Pulsatilla however didn’t do much so I went back to my initial repertorization, dove back into my materia medica and of course then there was no doubt in my mind that Chelsea needed her Phosphorus at last. I prescribed 1M single dose which cleared her cough within a day.
Why Thuja’s do Phosphorus so well
Chelsea and I are still working together and the next ovarian scan she will get will be a big deal.

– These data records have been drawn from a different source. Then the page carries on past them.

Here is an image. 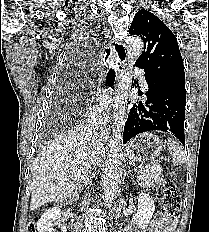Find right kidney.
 I'll return each mask as SVG.
<instances>
[{
  "label": "right kidney",
  "instance_id": "obj_1",
  "mask_svg": "<svg viewBox=\"0 0 209 232\" xmlns=\"http://www.w3.org/2000/svg\"><path fill=\"white\" fill-rule=\"evenodd\" d=\"M61 210L59 207L48 209L37 222V232H54L53 226H61V232H67L64 225H60Z\"/></svg>",
  "mask_w": 209,
  "mask_h": 232
}]
</instances>
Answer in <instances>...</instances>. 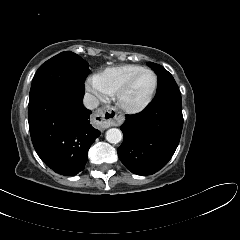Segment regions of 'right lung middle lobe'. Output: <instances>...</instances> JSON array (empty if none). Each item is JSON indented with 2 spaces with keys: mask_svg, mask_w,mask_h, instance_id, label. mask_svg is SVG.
<instances>
[{
  "mask_svg": "<svg viewBox=\"0 0 240 240\" xmlns=\"http://www.w3.org/2000/svg\"><path fill=\"white\" fill-rule=\"evenodd\" d=\"M89 71L88 63L73 52L65 51L52 57L34 75L29 104L56 89L85 91L84 80Z\"/></svg>",
  "mask_w": 240,
  "mask_h": 240,
  "instance_id": "right-lung-middle-lobe-1",
  "label": "right lung middle lobe"
}]
</instances>
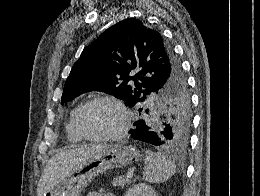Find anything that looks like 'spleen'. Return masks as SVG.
<instances>
[{
    "instance_id": "1",
    "label": "spleen",
    "mask_w": 260,
    "mask_h": 196,
    "mask_svg": "<svg viewBox=\"0 0 260 196\" xmlns=\"http://www.w3.org/2000/svg\"><path fill=\"white\" fill-rule=\"evenodd\" d=\"M176 174V164L163 154H155L151 150L145 152V168L143 180L149 184H163Z\"/></svg>"
}]
</instances>
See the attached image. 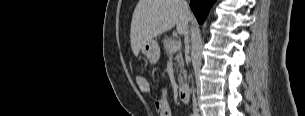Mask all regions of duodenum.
Returning <instances> with one entry per match:
<instances>
[{
    "instance_id": "duodenum-1",
    "label": "duodenum",
    "mask_w": 305,
    "mask_h": 116,
    "mask_svg": "<svg viewBox=\"0 0 305 116\" xmlns=\"http://www.w3.org/2000/svg\"><path fill=\"white\" fill-rule=\"evenodd\" d=\"M178 96L182 103L186 104L189 102V88L187 85L183 84L179 87Z\"/></svg>"
}]
</instances>
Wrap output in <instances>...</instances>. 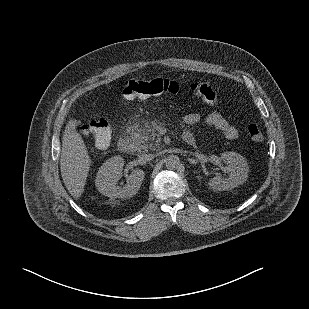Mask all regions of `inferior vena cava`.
<instances>
[{"label": "inferior vena cava", "instance_id": "602c4592", "mask_svg": "<svg viewBox=\"0 0 309 309\" xmlns=\"http://www.w3.org/2000/svg\"><path fill=\"white\" fill-rule=\"evenodd\" d=\"M154 157L155 156L153 154H140L138 156V162L140 164H146V163L152 161L154 159Z\"/></svg>", "mask_w": 309, "mask_h": 309}]
</instances>
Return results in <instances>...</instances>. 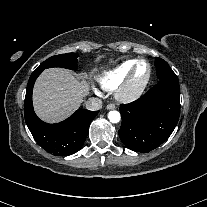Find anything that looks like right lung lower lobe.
I'll use <instances>...</instances> for the list:
<instances>
[{
  "instance_id": "obj_1",
  "label": "right lung lower lobe",
  "mask_w": 207,
  "mask_h": 207,
  "mask_svg": "<svg viewBox=\"0 0 207 207\" xmlns=\"http://www.w3.org/2000/svg\"><path fill=\"white\" fill-rule=\"evenodd\" d=\"M42 71H34L28 81L24 102L26 124L36 142L54 155H71L81 149L88 134L91 121L99 111L79 109L66 120L57 124L41 121L32 105V90Z\"/></svg>"
}]
</instances>
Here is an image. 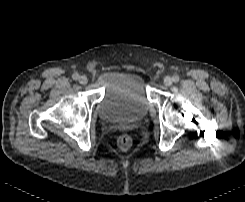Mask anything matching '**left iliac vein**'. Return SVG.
Segmentation results:
<instances>
[{
  "label": "left iliac vein",
  "instance_id": "left-iliac-vein-1",
  "mask_svg": "<svg viewBox=\"0 0 245 202\" xmlns=\"http://www.w3.org/2000/svg\"><path fill=\"white\" fill-rule=\"evenodd\" d=\"M172 83H173V80H172V78L170 76H167V77L164 78V84L166 86H170V85H172Z\"/></svg>",
  "mask_w": 245,
  "mask_h": 202
}]
</instances>
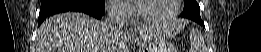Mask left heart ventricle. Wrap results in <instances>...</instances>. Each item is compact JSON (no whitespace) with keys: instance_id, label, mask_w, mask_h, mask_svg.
Masks as SVG:
<instances>
[{"instance_id":"b2bd125f","label":"left heart ventricle","mask_w":261,"mask_h":52,"mask_svg":"<svg viewBox=\"0 0 261 52\" xmlns=\"http://www.w3.org/2000/svg\"><path fill=\"white\" fill-rule=\"evenodd\" d=\"M174 8L173 0L139 1V12L147 17L160 18L168 15Z\"/></svg>"}]
</instances>
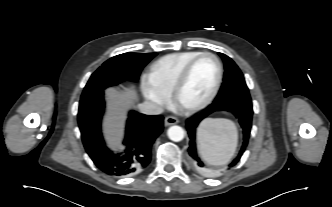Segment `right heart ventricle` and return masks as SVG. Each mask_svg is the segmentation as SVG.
I'll list each match as a JSON object with an SVG mask.
<instances>
[{"instance_id":"1","label":"right heart ventricle","mask_w":332,"mask_h":207,"mask_svg":"<svg viewBox=\"0 0 332 207\" xmlns=\"http://www.w3.org/2000/svg\"><path fill=\"white\" fill-rule=\"evenodd\" d=\"M199 53L201 52L185 51L159 58L149 68V72L146 75L148 83L169 96L184 66Z\"/></svg>"}]
</instances>
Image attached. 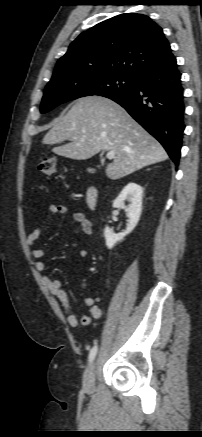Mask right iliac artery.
I'll return each instance as SVG.
<instances>
[{"label": "right iliac artery", "instance_id": "82829eb1", "mask_svg": "<svg viewBox=\"0 0 202 437\" xmlns=\"http://www.w3.org/2000/svg\"><path fill=\"white\" fill-rule=\"evenodd\" d=\"M96 353H97V346L95 345V346L90 350L89 357H88V361H89V363H91V362L94 360V358H95V356H96Z\"/></svg>", "mask_w": 202, "mask_h": 437}]
</instances>
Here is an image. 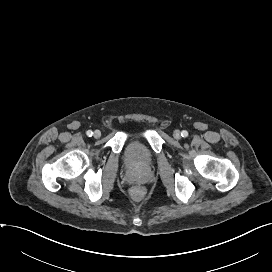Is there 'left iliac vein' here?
Masks as SVG:
<instances>
[{"mask_svg": "<svg viewBox=\"0 0 272 272\" xmlns=\"http://www.w3.org/2000/svg\"><path fill=\"white\" fill-rule=\"evenodd\" d=\"M173 136L175 139H180L181 138V133L179 130H175L173 133Z\"/></svg>", "mask_w": 272, "mask_h": 272, "instance_id": "obj_1", "label": "left iliac vein"}]
</instances>
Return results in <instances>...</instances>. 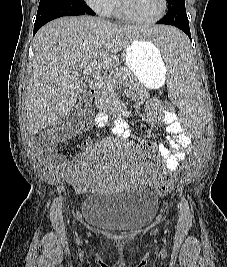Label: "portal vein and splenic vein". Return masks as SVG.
Listing matches in <instances>:
<instances>
[{
    "instance_id": "portal-vein-and-splenic-vein-1",
    "label": "portal vein and splenic vein",
    "mask_w": 227,
    "mask_h": 267,
    "mask_svg": "<svg viewBox=\"0 0 227 267\" xmlns=\"http://www.w3.org/2000/svg\"><path fill=\"white\" fill-rule=\"evenodd\" d=\"M83 74L88 77H93L95 80H101L103 77L100 71L97 70L95 62H92L90 65L85 67L83 70L77 71L76 75Z\"/></svg>"
}]
</instances>
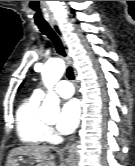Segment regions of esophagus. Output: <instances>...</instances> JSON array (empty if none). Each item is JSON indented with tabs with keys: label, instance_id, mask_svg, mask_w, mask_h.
Masks as SVG:
<instances>
[{
	"label": "esophagus",
	"instance_id": "esophagus-1",
	"mask_svg": "<svg viewBox=\"0 0 135 166\" xmlns=\"http://www.w3.org/2000/svg\"><path fill=\"white\" fill-rule=\"evenodd\" d=\"M50 26L51 28L54 30V32L58 35V37L60 38V40L62 41L63 45L66 46L65 44V40H64V37H63V33L58 25L57 22L55 21H51L50 23ZM68 60L70 62V64L72 63L71 59L68 57ZM73 138L70 139V141H72Z\"/></svg>",
	"mask_w": 135,
	"mask_h": 166
}]
</instances>
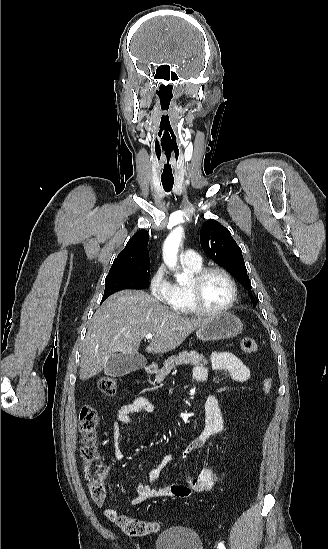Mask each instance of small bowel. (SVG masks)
Segmentation results:
<instances>
[{
  "label": "small bowel",
  "mask_w": 328,
  "mask_h": 549,
  "mask_svg": "<svg viewBox=\"0 0 328 549\" xmlns=\"http://www.w3.org/2000/svg\"><path fill=\"white\" fill-rule=\"evenodd\" d=\"M210 363L214 370L227 371L230 379L236 383L246 382L251 377L250 368L236 355L228 352H214L211 354ZM207 370L201 365L193 368V376L198 381L205 380ZM154 405L145 397H137L130 403L121 406L116 413L111 430V443L113 452L118 460L124 459V454L118 446V425L119 423L132 424L131 415L138 413H152ZM205 426L198 436L183 450L181 458L187 461L192 453L203 449L210 440L223 430V418L219 399L216 395L208 397L205 403ZM172 456L163 455L157 467L148 473V483H140L136 487V496L130 501L132 505H138L149 498L169 497L188 498L193 493H202L212 490L218 482V473L212 468L204 467L198 474L185 470L187 485L169 483L163 486L154 487L155 482L163 470L172 462ZM115 513L110 510L107 514Z\"/></svg>",
  "instance_id": "obj_1"
}]
</instances>
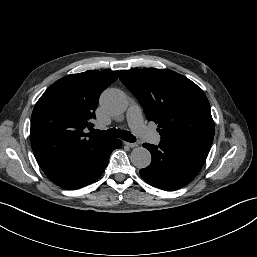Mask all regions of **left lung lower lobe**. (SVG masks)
Returning <instances> with one entry per match:
<instances>
[{
	"label": "left lung lower lobe",
	"mask_w": 257,
	"mask_h": 257,
	"mask_svg": "<svg viewBox=\"0 0 257 257\" xmlns=\"http://www.w3.org/2000/svg\"><path fill=\"white\" fill-rule=\"evenodd\" d=\"M211 144L163 143L158 146L145 143L152 155L151 164L140 170L150 185L173 191L191 182L201 170Z\"/></svg>",
	"instance_id": "obj_1"
}]
</instances>
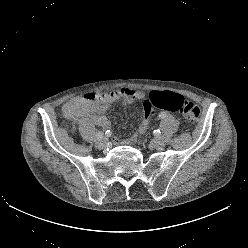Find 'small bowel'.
<instances>
[{"mask_svg":"<svg viewBox=\"0 0 248 248\" xmlns=\"http://www.w3.org/2000/svg\"><path fill=\"white\" fill-rule=\"evenodd\" d=\"M144 97L145 93L143 91L126 87L108 92H90L68 101L63 106L62 111L64 116L68 119L76 120L82 117H87L97 125L108 129L110 127V121L103 115V112L107 110L110 104L119 100L124 104H132ZM136 138V134H133L128 139L115 137L114 143L133 144L135 143Z\"/></svg>","mask_w":248,"mask_h":248,"instance_id":"small-bowel-1","label":"small bowel"}]
</instances>
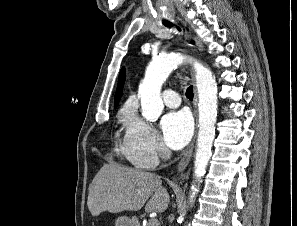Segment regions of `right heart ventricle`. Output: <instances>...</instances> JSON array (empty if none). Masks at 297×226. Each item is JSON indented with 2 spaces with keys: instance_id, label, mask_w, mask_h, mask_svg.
Returning <instances> with one entry per match:
<instances>
[{
  "instance_id": "1",
  "label": "right heart ventricle",
  "mask_w": 297,
  "mask_h": 226,
  "mask_svg": "<svg viewBox=\"0 0 297 226\" xmlns=\"http://www.w3.org/2000/svg\"><path fill=\"white\" fill-rule=\"evenodd\" d=\"M129 115H130V112H124V113L121 115V121H123L124 123H126V121H127L128 118H129Z\"/></svg>"
}]
</instances>
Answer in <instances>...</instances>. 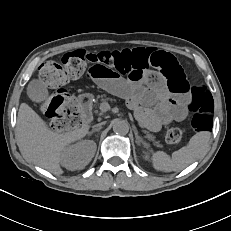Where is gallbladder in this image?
I'll return each instance as SVG.
<instances>
[{
	"instance_id": "gallbladder-1",
	"label": "gallbladder",
	"mask_w": 231,
	"mask_h": 231,
	"mask_svg": "<svg viewBox=\"0 0 231 231\" xmlns=\"http://www.w3.org/2000/svg\"><path fill=\"white\" fill-rule=\"evenodd\" d=\"M27 95L34 102H41L47 99L48 91L45 85L34 79L27 87Z\"/></svg>"
}]
</instances>
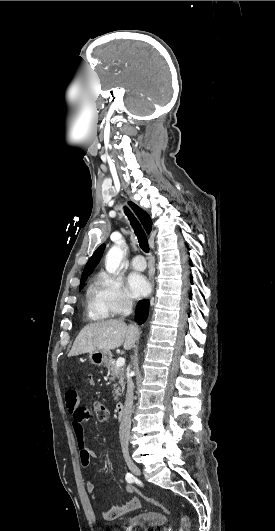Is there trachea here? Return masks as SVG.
Instances as JSON below:
<instances>
[{
  "label": "trachea",
  "mask_w": 275,
  "mask_h": 531,
  "mask_svg": "<svg viewBox=\"0 0 275 531\" xmlns=\"http://www.w3.org/2000/svg\"><path fill=\"white\" fill-rule=\"evenodd\" d=\"M124 212L128 216L130 224H131V226L134 229L135 235L138 238V242H139L140 248L145 253H148L149 252V244H148V239H147V236L145 234L144 229L142 228V226L139 223V221L135 218L133 213L128 208H124Z\"/></svg>",
  "instance_id": "trachea-1"
}]
</instances>
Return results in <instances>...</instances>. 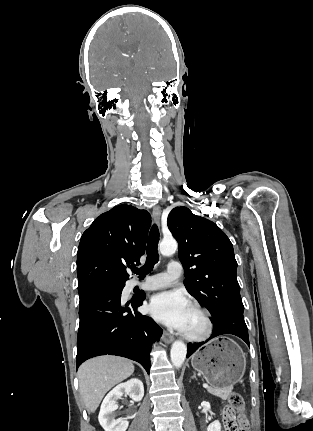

However, seeing her inner healing she has achieved already – the by far hardest bit – gives faith that her body will soon get the memo too.
It is cases like these that make me question my beliefs on remedies, whether they have been passed on to me or whether they were born out of my own experiences. Is it really true that no one does a Phosphorus better than a Thuja and is a case like this one the black swan amongst the many white? The exception that proves the rule, so to speak. Or is this one of the homeopathic myths passed on to me and that I risk passing onto future generations of homeopaths?
What if in fact many Thuja‘s really are Phosphorus underneath. Is the vivacious, creative, vulnerable Phosphorus always at risk of being pushed into a Thuja state in our current society? A society that loves and celebrates some Phosphorus characteristics but abuses her sensitivity or shames her lack of boundaries into suppression of her sexuality… the quintessential aetiology of Thuja?
Glenville, M., 2012. Natural Solutions to PCOS. London: Macmillan Publishers.
Murphy, R., 2005. Homeopathic Clinical Repertory. Third edition. Blacksburg: R.R. Donnelley and Sons.
Murphy, R., 2006. Nature’s Materia Medica. Third ed. Blacksburg: R.R. Donnelley and Sons.
Northrup, C., 2006. Women’s Bodies, Women’s Wisdom. London: Piatkus
Shapiro, D., 1996. Your Body Speaks Your Mind. London, Piatkus.
Vermeulen, F., 2004. Prisma: The Arcana of Materia Medica Illuminated. Third ed. Haarlem: Emryss bv Publishers.